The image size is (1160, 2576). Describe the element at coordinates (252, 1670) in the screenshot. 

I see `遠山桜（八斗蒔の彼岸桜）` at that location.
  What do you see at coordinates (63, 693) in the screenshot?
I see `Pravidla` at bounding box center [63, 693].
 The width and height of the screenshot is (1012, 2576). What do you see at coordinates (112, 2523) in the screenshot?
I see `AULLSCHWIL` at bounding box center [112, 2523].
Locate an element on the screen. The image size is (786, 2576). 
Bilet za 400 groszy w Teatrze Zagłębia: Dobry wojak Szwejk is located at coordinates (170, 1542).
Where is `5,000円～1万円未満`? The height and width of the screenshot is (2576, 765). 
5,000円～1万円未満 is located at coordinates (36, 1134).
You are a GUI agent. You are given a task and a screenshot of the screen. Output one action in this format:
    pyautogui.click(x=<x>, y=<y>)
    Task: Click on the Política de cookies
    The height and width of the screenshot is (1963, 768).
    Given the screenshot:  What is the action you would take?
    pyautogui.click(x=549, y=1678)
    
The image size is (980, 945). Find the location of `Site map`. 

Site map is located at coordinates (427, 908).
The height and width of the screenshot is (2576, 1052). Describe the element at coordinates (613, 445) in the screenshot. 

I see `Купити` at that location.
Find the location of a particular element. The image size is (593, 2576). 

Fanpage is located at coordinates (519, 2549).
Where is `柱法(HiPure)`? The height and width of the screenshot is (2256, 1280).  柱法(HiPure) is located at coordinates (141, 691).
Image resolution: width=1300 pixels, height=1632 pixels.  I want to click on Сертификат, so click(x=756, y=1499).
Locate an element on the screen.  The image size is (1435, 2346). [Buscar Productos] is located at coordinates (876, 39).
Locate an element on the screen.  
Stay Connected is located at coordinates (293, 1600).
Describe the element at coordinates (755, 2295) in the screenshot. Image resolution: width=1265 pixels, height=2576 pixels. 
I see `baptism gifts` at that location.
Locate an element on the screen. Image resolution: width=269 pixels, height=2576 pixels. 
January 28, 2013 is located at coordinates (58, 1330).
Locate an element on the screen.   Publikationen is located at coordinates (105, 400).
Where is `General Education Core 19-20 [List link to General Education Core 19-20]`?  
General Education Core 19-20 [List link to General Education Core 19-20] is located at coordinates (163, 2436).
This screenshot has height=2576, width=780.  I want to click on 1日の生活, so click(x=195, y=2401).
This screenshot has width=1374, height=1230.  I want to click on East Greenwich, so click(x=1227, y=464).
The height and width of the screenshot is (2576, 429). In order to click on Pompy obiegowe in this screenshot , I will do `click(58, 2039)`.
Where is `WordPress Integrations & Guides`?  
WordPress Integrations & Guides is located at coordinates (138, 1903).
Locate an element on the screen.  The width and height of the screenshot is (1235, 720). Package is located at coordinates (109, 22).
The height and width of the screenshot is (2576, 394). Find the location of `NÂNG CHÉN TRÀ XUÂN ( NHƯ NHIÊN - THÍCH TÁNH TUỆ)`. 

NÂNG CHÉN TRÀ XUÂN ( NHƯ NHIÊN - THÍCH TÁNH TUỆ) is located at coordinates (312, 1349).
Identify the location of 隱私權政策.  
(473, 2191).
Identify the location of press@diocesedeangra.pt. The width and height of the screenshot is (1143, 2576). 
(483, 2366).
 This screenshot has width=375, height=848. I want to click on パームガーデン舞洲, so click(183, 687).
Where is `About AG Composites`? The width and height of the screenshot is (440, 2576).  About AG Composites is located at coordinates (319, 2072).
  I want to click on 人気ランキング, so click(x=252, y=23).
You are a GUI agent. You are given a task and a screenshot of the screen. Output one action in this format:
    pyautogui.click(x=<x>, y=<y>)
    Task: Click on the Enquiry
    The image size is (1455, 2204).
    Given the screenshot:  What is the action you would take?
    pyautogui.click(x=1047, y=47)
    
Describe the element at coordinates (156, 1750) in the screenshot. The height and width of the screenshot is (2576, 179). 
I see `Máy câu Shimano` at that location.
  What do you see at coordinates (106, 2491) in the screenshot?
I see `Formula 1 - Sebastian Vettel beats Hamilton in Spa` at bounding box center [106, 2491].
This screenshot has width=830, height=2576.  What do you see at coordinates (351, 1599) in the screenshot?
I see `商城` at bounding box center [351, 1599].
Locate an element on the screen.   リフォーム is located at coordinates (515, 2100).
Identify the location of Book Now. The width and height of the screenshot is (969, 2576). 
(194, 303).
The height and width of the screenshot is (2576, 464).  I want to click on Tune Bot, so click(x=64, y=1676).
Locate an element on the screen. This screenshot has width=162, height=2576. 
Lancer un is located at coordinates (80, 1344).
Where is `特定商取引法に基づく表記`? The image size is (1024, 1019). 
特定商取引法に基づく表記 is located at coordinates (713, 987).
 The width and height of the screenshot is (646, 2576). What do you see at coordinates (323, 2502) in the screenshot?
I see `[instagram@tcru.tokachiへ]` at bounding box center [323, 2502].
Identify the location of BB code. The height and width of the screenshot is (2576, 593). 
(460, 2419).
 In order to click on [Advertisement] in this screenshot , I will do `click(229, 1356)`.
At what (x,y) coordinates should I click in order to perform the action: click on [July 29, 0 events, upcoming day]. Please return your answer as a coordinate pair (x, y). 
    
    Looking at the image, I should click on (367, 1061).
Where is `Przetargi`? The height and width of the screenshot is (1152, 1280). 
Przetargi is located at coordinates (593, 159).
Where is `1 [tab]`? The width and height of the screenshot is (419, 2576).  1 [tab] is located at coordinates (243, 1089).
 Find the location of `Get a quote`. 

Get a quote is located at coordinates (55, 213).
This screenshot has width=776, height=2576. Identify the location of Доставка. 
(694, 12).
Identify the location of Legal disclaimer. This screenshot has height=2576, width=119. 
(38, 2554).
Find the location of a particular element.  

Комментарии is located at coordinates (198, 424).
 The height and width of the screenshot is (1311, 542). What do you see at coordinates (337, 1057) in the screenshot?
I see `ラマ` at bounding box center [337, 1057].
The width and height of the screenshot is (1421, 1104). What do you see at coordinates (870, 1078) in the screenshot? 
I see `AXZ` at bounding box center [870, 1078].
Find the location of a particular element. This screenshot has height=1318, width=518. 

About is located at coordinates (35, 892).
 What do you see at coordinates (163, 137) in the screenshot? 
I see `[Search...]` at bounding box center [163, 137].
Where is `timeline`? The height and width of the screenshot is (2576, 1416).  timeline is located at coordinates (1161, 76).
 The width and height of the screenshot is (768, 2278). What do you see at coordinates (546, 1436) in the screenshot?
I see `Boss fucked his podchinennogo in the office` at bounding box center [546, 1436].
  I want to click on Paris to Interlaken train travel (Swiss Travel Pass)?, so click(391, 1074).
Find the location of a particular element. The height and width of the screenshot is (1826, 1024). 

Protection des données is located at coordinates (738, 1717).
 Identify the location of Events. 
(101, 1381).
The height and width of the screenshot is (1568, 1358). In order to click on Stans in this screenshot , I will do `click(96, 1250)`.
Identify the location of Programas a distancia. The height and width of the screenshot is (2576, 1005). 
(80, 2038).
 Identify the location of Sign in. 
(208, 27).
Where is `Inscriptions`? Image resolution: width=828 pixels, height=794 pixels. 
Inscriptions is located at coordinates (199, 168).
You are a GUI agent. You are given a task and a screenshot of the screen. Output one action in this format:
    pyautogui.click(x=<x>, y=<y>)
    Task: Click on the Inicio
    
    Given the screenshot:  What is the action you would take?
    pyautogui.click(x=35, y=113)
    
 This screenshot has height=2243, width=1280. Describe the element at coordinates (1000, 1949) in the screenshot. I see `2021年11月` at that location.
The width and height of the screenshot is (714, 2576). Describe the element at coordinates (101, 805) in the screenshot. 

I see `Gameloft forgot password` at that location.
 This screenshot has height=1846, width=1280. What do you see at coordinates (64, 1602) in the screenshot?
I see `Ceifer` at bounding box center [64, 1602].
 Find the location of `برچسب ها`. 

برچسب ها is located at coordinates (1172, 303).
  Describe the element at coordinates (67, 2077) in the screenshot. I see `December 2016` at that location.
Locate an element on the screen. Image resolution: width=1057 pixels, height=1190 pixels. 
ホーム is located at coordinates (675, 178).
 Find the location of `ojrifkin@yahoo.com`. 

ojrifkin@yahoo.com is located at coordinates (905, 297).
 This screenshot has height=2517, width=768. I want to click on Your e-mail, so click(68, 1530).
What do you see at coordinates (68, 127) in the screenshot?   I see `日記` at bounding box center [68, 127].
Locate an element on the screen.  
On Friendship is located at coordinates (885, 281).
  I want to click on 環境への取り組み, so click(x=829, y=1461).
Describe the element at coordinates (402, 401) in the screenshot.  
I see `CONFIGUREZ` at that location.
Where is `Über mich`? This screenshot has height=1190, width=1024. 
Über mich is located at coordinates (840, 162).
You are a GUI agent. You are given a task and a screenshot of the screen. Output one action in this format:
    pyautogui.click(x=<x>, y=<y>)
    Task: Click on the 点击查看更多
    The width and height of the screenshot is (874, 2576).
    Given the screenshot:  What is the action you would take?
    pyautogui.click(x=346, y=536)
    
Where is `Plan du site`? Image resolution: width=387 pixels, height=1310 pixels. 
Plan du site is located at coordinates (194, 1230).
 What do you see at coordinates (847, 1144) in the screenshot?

**Exercise goal:**
Report back every line of the entries in which "will" occurs.

**Solution for this task:**
The height and width of the screenshot is (2576, 429). In order to click on Pompy obiegowe in this screenshot , I will do `click(58, 2039)`.
 In order to click on [Advertisement] in this screenshot , I will do `click(229, 1356)`.
The height and width of the screenshot is (1568, 1358). In order to click on Stans in this screenshot , I will do `click(96, 1250)`.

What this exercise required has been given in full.